To do: Output the records. Match them exactly.

[Stored data entries]

※

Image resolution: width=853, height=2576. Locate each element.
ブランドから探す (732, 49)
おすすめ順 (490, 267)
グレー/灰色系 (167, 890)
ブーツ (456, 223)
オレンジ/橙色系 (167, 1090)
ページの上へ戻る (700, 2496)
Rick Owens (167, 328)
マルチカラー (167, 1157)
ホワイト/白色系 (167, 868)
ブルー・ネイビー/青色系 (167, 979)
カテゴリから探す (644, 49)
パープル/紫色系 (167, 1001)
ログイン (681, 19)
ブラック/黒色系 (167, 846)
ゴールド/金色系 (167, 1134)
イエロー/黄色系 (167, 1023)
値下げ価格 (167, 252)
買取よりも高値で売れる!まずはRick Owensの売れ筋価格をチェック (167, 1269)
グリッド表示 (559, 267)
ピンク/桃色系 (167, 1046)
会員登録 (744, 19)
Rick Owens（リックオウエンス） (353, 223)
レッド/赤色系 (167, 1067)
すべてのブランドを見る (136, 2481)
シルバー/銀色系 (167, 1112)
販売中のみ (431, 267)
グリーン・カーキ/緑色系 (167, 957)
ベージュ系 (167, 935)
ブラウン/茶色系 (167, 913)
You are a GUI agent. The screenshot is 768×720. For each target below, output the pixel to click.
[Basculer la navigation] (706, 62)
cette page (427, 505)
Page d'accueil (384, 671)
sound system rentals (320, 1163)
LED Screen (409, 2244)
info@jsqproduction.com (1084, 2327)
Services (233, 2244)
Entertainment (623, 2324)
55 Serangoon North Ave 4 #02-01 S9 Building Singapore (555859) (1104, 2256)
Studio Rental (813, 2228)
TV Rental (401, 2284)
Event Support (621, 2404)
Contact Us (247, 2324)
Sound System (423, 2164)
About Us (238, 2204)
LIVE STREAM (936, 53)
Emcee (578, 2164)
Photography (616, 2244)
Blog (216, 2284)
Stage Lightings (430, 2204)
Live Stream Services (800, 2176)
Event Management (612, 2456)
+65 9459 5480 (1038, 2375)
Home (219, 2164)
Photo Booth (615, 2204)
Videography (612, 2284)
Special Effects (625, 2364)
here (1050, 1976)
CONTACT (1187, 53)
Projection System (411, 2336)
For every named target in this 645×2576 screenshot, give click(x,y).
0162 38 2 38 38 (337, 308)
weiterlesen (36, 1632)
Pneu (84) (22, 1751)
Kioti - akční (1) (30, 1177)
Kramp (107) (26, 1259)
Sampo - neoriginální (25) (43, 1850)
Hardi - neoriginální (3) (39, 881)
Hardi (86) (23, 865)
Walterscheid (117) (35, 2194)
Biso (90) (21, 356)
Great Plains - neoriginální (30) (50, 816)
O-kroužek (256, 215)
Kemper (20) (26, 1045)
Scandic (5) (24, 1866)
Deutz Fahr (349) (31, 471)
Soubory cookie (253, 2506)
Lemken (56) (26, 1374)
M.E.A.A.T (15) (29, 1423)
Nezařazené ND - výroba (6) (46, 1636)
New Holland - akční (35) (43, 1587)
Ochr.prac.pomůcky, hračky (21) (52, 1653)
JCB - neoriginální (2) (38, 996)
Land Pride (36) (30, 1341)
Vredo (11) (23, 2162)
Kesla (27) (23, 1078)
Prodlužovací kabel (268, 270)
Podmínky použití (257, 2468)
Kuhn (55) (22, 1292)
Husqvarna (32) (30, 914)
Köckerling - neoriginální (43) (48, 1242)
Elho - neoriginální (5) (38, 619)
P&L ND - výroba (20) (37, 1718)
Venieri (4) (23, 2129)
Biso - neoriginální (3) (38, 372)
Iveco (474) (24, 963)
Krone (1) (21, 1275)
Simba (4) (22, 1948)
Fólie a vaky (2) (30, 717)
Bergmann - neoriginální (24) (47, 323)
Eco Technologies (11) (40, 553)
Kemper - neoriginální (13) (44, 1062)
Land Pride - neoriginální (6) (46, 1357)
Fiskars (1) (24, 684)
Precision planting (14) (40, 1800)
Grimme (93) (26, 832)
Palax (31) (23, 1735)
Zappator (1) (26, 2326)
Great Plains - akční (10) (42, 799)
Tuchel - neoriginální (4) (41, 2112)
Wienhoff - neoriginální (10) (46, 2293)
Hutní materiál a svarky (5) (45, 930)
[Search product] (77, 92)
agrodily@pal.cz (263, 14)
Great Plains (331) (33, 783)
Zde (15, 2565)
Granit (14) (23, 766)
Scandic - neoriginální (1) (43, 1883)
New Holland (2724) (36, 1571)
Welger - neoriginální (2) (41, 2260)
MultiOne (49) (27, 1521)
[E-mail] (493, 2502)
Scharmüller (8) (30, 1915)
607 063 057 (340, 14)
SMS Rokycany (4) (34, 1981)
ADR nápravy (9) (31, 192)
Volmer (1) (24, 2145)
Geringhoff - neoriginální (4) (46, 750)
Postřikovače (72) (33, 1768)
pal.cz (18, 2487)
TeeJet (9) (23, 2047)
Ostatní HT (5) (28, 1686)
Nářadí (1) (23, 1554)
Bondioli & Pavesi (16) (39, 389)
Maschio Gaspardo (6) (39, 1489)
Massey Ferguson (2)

※

Solution to this problem:
Image resolution: width=853, height=2576. Locate each element.
ブランドから探す (732, 49)
おすすめ順 (490, 267)
グレー/灰色系 (167, 890)
ブーツ (456, 223)
オレンジ/橙色系 (167, 1090)
ページの上へ戻る (700, 2496)
Rick Owens (167, 328)
マルチカラー (167, 1157)
ホワイト/白色系 (167, 868)
ブルー・ネイビー/青色系 (167, 979)
カテゴリから探す (644, 49)
パープル/紫色系 (167, 1001)
ログイン (681, 19)
ブラック/黒色系 (167, 846)
ゴールド/金色系 (167, 1134)
イエロー/黄色系 (167, 1023)
値下げ価格 (167, 252)
買取よりも高値で売れる!まずはRick Owensの売れ筋価格をチェック (167, 1269)
グリッド表示 (559, 267)
ピンク/桃色系 (167, 1046)
会員登録 (744, 19)
Rick Owens（リックオウエンス） (353, 223)
レッド/赤色系 (167, 1067)
すべてのブランドを見る (136, 2481)
シルバー/銀色系 (167, 1112)
販売中のみ (431, 267)
グリーン・カーキ/緑色系 (167, 957)
ベージュ系 (167, 935)
ブラウン/茶色系 (167, 913)
You are a GUI agent. The screenshot is 768×720. For each target below, output the pixel to click.
[Basculer la navigation] (706, 62)
cette page (427, 505)
Page d'accueil (384, 671)
sound system rentals (320, 1163)
LED Screen (409, 2244)
info@jsqproduction.com (1084, 2327)
Services (233, 2244)
Entertainment (623, 2324)
55 Serangoon North Ave 4 #02-01 S9 Building Singapore (555859) (1104, 2256)
Studio Rental (813, 2228)
TV Rental (401, 2284)
Event Support (621, 2404)
Contact Us (247, 2324)
Sound System (423, 2164)
About Us (238, 2204)
LIVE STREAM (936, 53)
Emcee (578, 2164)
Photography (616, 2244)
Blog (216, 2284)
Stage Lightings (430, 2204)
Live Stream Services (800, 2176)
Event Management (612, 2456)
+65 9459 5480 (1038, 2375)
Home (219, 2164)
Photo Booth (615, 2204)
Videography (612, 2284)
Special Effects (625, 2364)
here (1050, 1976)
CONTACT (1187, 53)
Projection System (411, 2336)
For every named target in this 645×2576 screenshot, give click(x,y).
0162 38 2 38 38 (337, 308)
weiterlesen (36, 1632)
Pneu (84) (22, 1751)
Kioti - akční (1) (30, 1177)
Kramp (107) (26, 1259)
Sampo - neoriginální (25) (43, 1850)
Hardi - neoriginální (3) (39, 881)
Hardi (86) (23, 865)
Walterscheid (117) (35, 2194)
Biso (90) (21, 356)
Great Plains - neoriginální (30) (50, 816)
O-kroužek (256, 215)
Kemper (20) (26, 1045)
Scandic (5) (24, 1866)
Deutz Fahr (349) (31, 471)
Soubory cookie (253, 2506)
Lemken (56) (26, 1374)
M.E.A.A.T (15) (29, 1423)
Nezařazené ND - výroba (6) (46, 1636)
New Holland - akční (35) (43, 1587)
Ochr.prac.pomůcky, hračky (21) (52, 1653)
JCB - neoriginální (2) (38, 996)
Land Pride (36) (30, 1341)
Vredo (11) (23, 2162)
Kesla (27) (23, 1078)
Prodlužovací kabel (268, 270)
Podmínky použití (257, 2468)
Kuhn (55) (22, 1292)
Husqvarna (32) (30, 914)
Köckerling - neoriginální (43) (48, 1242)
Elho - neoriginální (5) (38, 619)
P&L ND - výroba (20) (37, 1718)
Venieri (4) (23, 2129)
Biso - neoriginální (3) (38, 372)
Iveco (474) (24, 963)
Krone (1) (21, 1275)
Simba (4) (22, 1948)
Fólie a vaky (2) (30, 717)
Bergmann - neoriginální (24) (47, 323)
Eco Technologies (11) (40, 553)
Kemper - neoriginální (13) (44, 1062)
Land Pride - neoriginální (6) (46, 1357)
Fiskars (1) (24, 684)
Precision planting (14) (40, 1800)
Grimme (93) (26, 832)
Palax (31) (23, 1735)
Zappator (1) (26, 2326)
Great Plains - akční (10) (42, 799)
Tuchel - neoriginální (4) (41, 2112)
Wienhoff - neoriginální (10) (46, 2293)
Hutní materiál a svarky (5) (45, 930)
[Search product] (77, 92)
agrodily@pal.cz (263, 14)
Great Plains (331) (33, 783)
Zde (15, 2565)
Granit (14) (23, 766)
Scandic - neoriginální (1) (43, 1883)
New Holland (2724) (36, 1571)
Welger - neoriginální (2) (41, 2260)
MultiOne (49) (27, 1521)
[E-mail] (493, 2502)
Scharmüller (8) (30, 1915)
607 063 057 (340, 14)
SMS Rokycany (4) (34, 1981)
ADR nápravy (9) (31, 192)
Volmer (1) (24, 2145)
Geringhoff - neoriginální (4) (46, 750)
Postřikovače (72) (33, 1768)
pal.cz (18, 2487)
TeeJet (9) (23, 2047)
Ostatní HT (5) (28, 1686)
Nářadí (1) (23, 1554)
Bondioli & Pavesi (16) (39, 389)
Maschio Gaspardo (6) (39, 1489)
Massey Ferguson (2)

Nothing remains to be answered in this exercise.